§ Exercise directions
Images do not belong in the copy; retype the rest of the entries below exactly.

§ Provided records
Segment Open

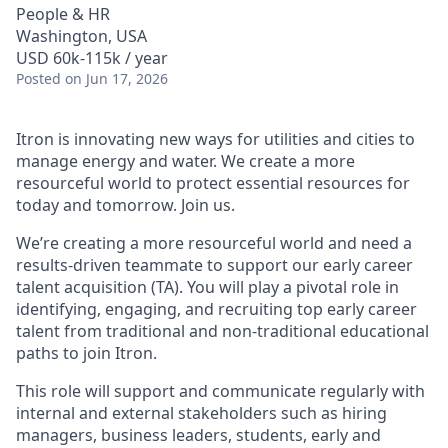
People & HR
Washington, USA
USD 60k-115k / year
Posted
on Jun 17, 2026
Itron is innovating new ways for utilities and cities to
manage energy and water. We create a more
resourceful world to protect essential resources for
today and tomorrow. Join us.
We’re creating a more resourceful world and need a
results-driven teammate to support our early career
talent acquisition (TA). You will play a pivotal role in
identifying, engaging, and recruiting top early career
talent from traditional and non-traditional educational
paths to join Itron.
This role will support and communicate regularly with
internal and external stakeholders such as hiring
managers, business leaders, students, early and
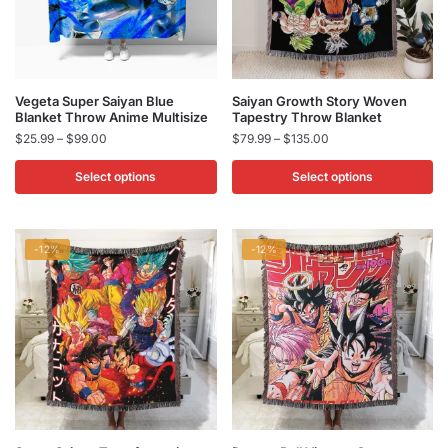
product
product
page
page
This
This
Vegeta Super Saiyan Blue
Saiyan Growth Story Woven
Blanket Throw Anime Multisize
Tapestry Throw Blanket
product
product
Price
Price
$
25.99
–
$
99.00
$
79.99
–
$
135.00
has
has
range:
range:
multiple
multiple
$25.99
$79.99
Select options
Select options
variants.
variants.
through
through
$99.00
$135.00
The
The
options
options
-12%
-12%
may
may
be
be
chosen
chosen
on
on
the
the
product
product
page
page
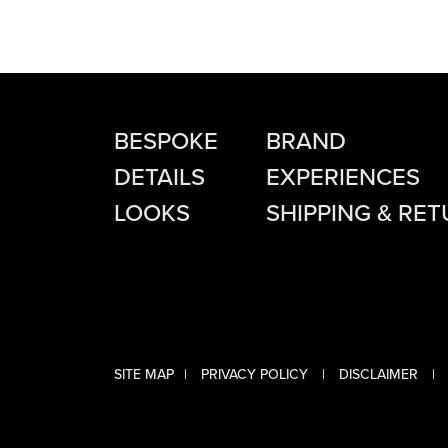
BESPOKE
BRAND
DETAILS
EXPERIENCES
LOOKS
SHIPPING & RE
SITE MAP
PRIVACY POLICY
DISCLAIMER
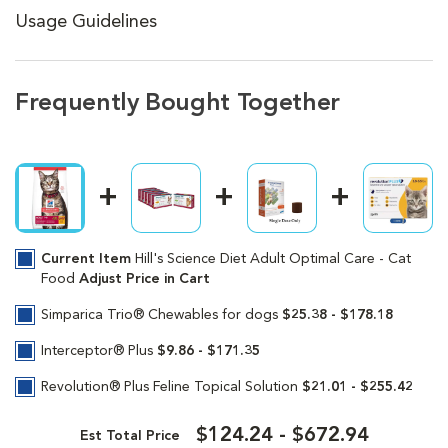
Usage Guidelines
Frequently Bought Together
Current Item
Hill's Science Diet Adult Optimal Care - Cat
Food
Adjust Price in Cart
Simparica Trio® Chewables for dogs
$25.38 - $178.18
Interceptor® Plus
$9.86 - $171.35
Revolution® Plus Feline Topical Solution
$21.01 - $255.42
$124.24 - $672.94
Est Total Price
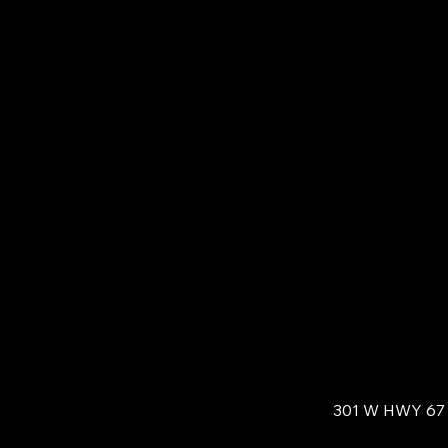
301 W HWY 67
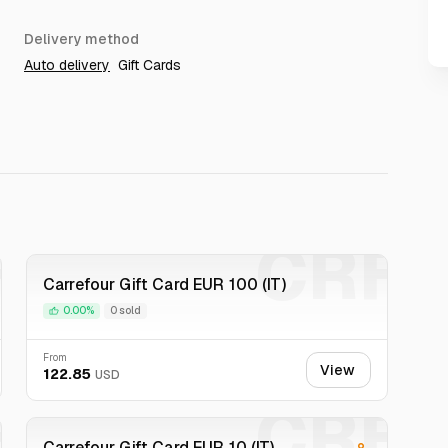
Delivery method
Auto delivery
Gift Cards
F
CRF
Carrefour Gift Card EUR 100 (IT)
0.00%
0 sold
From
View
122.85
USD
F
CRF
Carrefour Gift Card EUR 10 (IT)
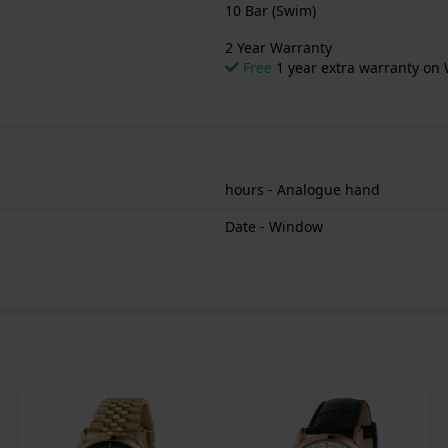
10 Bar (Swim)
2 Year Warranty
Free
1 year extra warranty on 
hours - Analogue hand
Date - Window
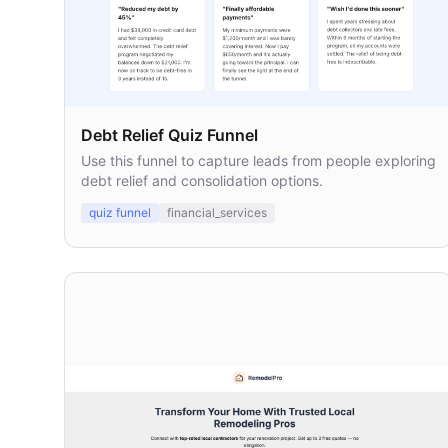
Debt Relief Quiz Funnel
Use this funnel to capture leads from people exploring
debt relief and consolidation options.
quiz funnel
financial_services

Segment Closed

§ Answer section
People & HR
Washington, USA
USD 60k-115k / year
Posted
on Jun 17, 2026
Itron is innovating new ways for utilities and cities to
manage energy and water. We create a more
resourceful world to protect essential resources for
today and tomorrow. Join us.
We’re creating a more resourceful world and need a
results-driven teammate to support our early career
talent acquisition (TA). You will play a pivotal role in
identifying, engaging, and recruiting top early career
talent from traditional and non-traditional educational
paths to join Itron.
This role will support and communicate regularly with
internal and external stakeholders such as hiring
managers, business leaders, students, early and
product
product
page
page
This
This
Vegeta Super Saiyan Blue
Saiyan Growth Story Woven
Blanket Throw Anime Multisize
Tapestry Throw Blanket
product
product
Price
Price
$
25.99
–
$
99.00
$
79.99
–
$
135.00
has
has
range:
range:
multiple
multiple
$25.99
$79.99
Select options
Select options
variants.
variants.
through
through
$99.00
$135.00
The
The
options
options
-12%
-12%
may
may
be
be
chosen
chosen
on
on
the
the
product
product
page
page
BESPOKE
BRAND
DETAILS
EXPERIENCES
LOOKS
SHIPPING & RE
SITE MAP
PRIVACY POLICY
DISCLAIMER
Usage Guidelines
Frequently Bought Together
Current Item
Hill's Science Diet Adult Optimal Care - Cat
Food
Adjust Price in Cart
Simparica Trio® Chewables for dogs
$25.38 - $178.18
Interceptor® Plus
$9.86 - $171.35
Revolution® Plus Feline Topical Solution
$21.01 - $255.42
$124.24 - $672.94
Est Total Price
301 W HWY 67
Delivery method
Auto delivery
Gift Cards
F
CRF
Carrefour Gift Card EUR 100 (IT)
0.00%
0 sold
From
View
122.85
USD
F
CRF
Carrefour Gift Card EUR 10 (IT)
10 Bar (Swim)
2 Year Warranty
Free
1 year extra warranty on 
hours - Analogue hand
Date - Window
Debt Relief Quiz Funnel
Use this funnel to capture leads from people exploring
debt relief and consolidation options.
quiz funnel
financial_services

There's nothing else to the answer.